§ Entries provided:
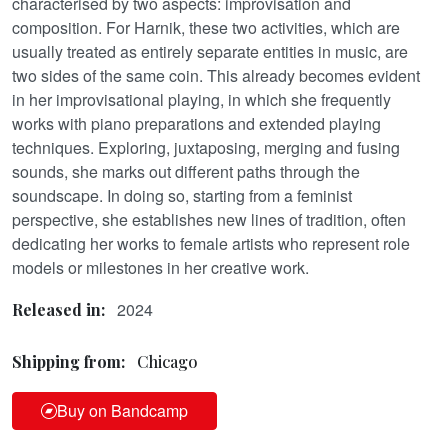
characterised by two aspects: improvisation and
composition. For Harnik, these two activities, which are
usually treated as entirely separate entities in music, are
two sides of the same coin. This already becomes evident
in her improvisational playing, in which she frequently
works with piano preparations and extended playing
techniques. Exploring, juxtaposing, merging and fusing
sounds, she marks out different paths through the
soundscape. In doing so, starting from a feminist
perspective, she establishes new lines of tradition, often
dedicating her works to female artists who represent role
models or milestones in her creative work.
2024
Released in:
Shipping from:
Chicago
Buy on Bandcamp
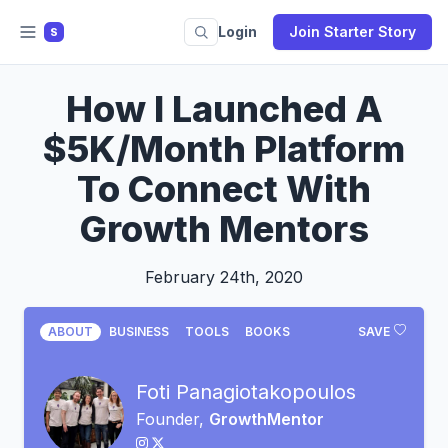
Login
Join Starter Story
S
How I Launched A
$5K/Month Platform
To Connect With
Growth Mentors
February 24th, 2020
ABOUT
BUSINESS
TOOLS
BOOKS
SAVE
Foti Panagiotakopoulos
Founder,
GrowthMentor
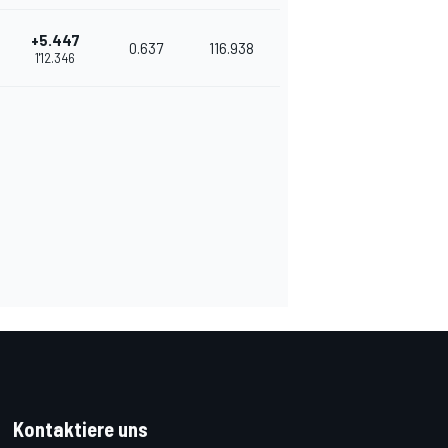
+5.447
0.637
116.938
1'12.346
Kontaktiere uns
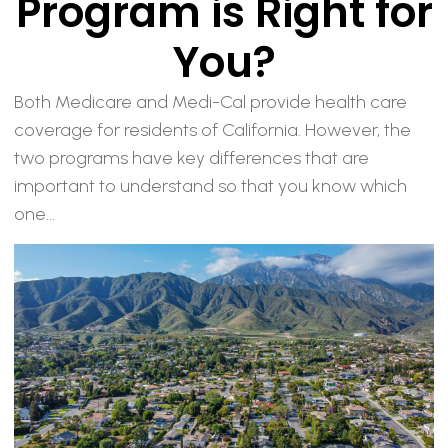
Program is Right for
You?
Both Medicare and Medi-Cal provide health care
coverage for residents of California. However, the
two programs have key differences that are
important to understand so that you know which
one...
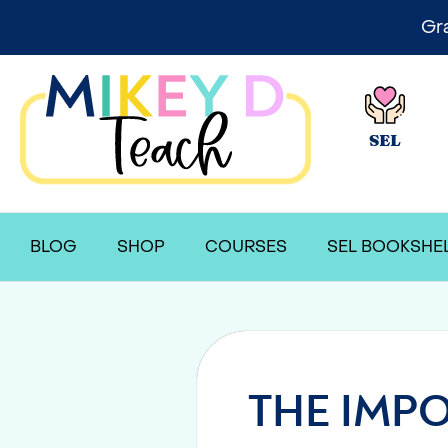
Gr
SEL
BLOG
SHOP
COURSES
SEL BOOKSHE
THE IMPO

§ What is needed:
The expected output is every line from the material above where "that" can be found.

§ Answer for this exercise:
two programs have key differences that are
important to understand so that you know which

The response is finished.